Чтобы исключить даже намек на российско-тибетское сближение, Керзон предложил направить «дипломатическую миссию» ко двору Далай-ламы с «достаточным эскортом, обеспечивающим безопасность». Ее официальная цель состояла в проведении консультаций с тибетской стороной относительно заключения «договора дружбы и торговли», хотя истинное намерение вице-короля состояло в создании противовеса нараставшему влиянию России в Тибете[988]. Меморандум Керзона от 18 января 1903 г. с развернутой аргументацией и кампания в защиту имперских интересов, поднятая британской прессой, которая публиковала свидетельства об эскадронах казаков и караванах с оружием, прибывавших в Лхасу, о колоссальных финансовых субсидиях, выделенных царем Далай-ламе, а также о подготовке к сооружению железной дороги от российской границы в направление Тибета, убедили Кабинет дать санкцию на отправку посольской миссии к правителю Страны снегов[989].

Но, верный известному принципу — «не класть все яйца в одну корзину», Сент-Джеймский Кабинет все же не прекращал усилий добиться от России компромиссного решения проблемы.

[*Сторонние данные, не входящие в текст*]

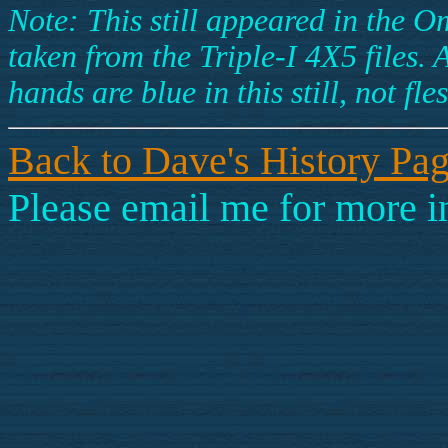
Note: This still appeared in the 
taken from the Triple-I 4X5 files.
hands are blue in this still, not fl
Back to Dave's History Pa
Please email me for more i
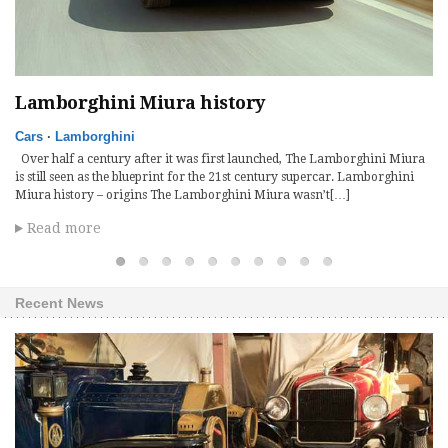
Lamborghini Miura history
R
Cars
·
Lamborghini
Ca
Over half a century after it was first launched, The Lamborghini Miura
Ba
iny
is still seen as the blueprint for the 21st century supercar. Lamborghini
di
Miura history – origins The Lamborghini Miura wasn’t[…]
de
Read more
Recent News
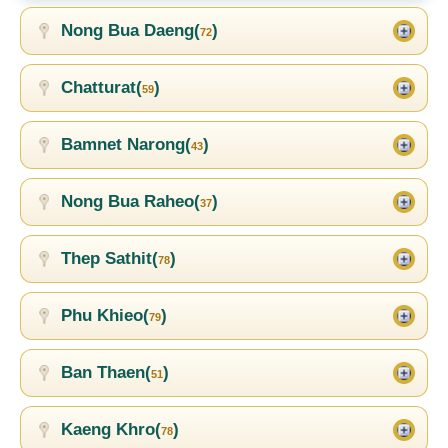
Nong Bua Daeng(
)
72
Chatturat(
)
59
Bamnet Narong(
)
43
Nong Bua Raheo(
)
37
Thep Sathit(
)
78
Phu Khieo(
)
79
Ban Thaen(
)
51
Kaeng Khro(
)
78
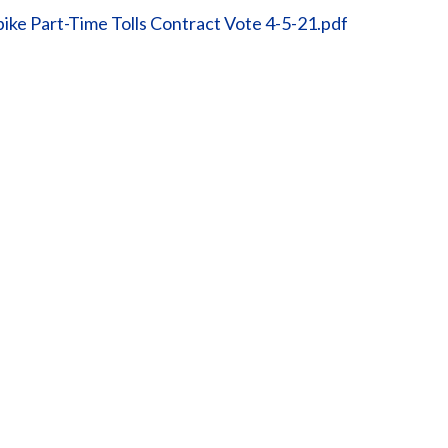
ike Part-Time Tolls Contract Vote 4-5-21.pdf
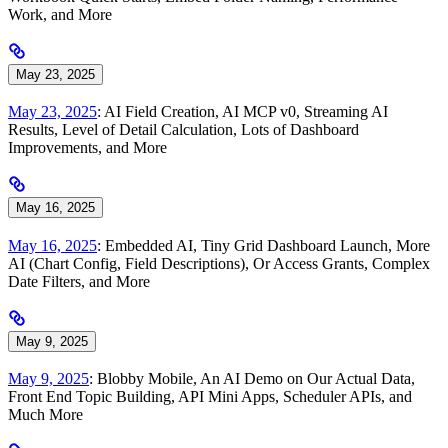
Work, and More
May 23, 2025
May 23, 2025
: AI Field Creation, AI MCP v0, Streaming AI
Results, Level of Detail Calculation, Lots of Dashboard
Improvements, and More
May 16, 2025
May 16, 2025
: Embedded AI, Tiny Grid Dashboard Launch, More
AI (Chart Config, Field Descriptions), Or Access Grants, Complex
Date Filters, and More
May 9, 2025
May 9, 2025
: Blobby Mobile, An AI Demo on Our Actual Data,
Front End Topic Building, API Mini Apps, Scheduler APIs, and
Much More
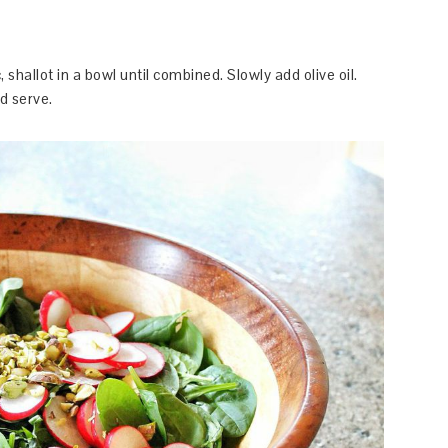
 shallot in a bowl until combined. Slowly add olive oil.
d serve.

Об этом свидетельствует точка зрения правительства относительно попытки «определить тот модус вивенди, который можно достичь, чтобы ослабить постоянные трения между британцами и русскими в Азии[990]. Разъясняя российскому послу в Лондоне А.К. Бенкендорфу отношение Великобритании к государству Далай-ламы, Лэнсдаун заявил: «Поскольку мы (британцы. — Е.С.) гораздо больше заинтересованы в Тибете, чем Россия, если она проявляет активность, мы обязаны принять еще более масштабные ответные меры. Мы просто пытаемся заставить тибетцев выполнять соглашение 1890 г., поскольку бесполезно стараться это сделать через Китай»[991].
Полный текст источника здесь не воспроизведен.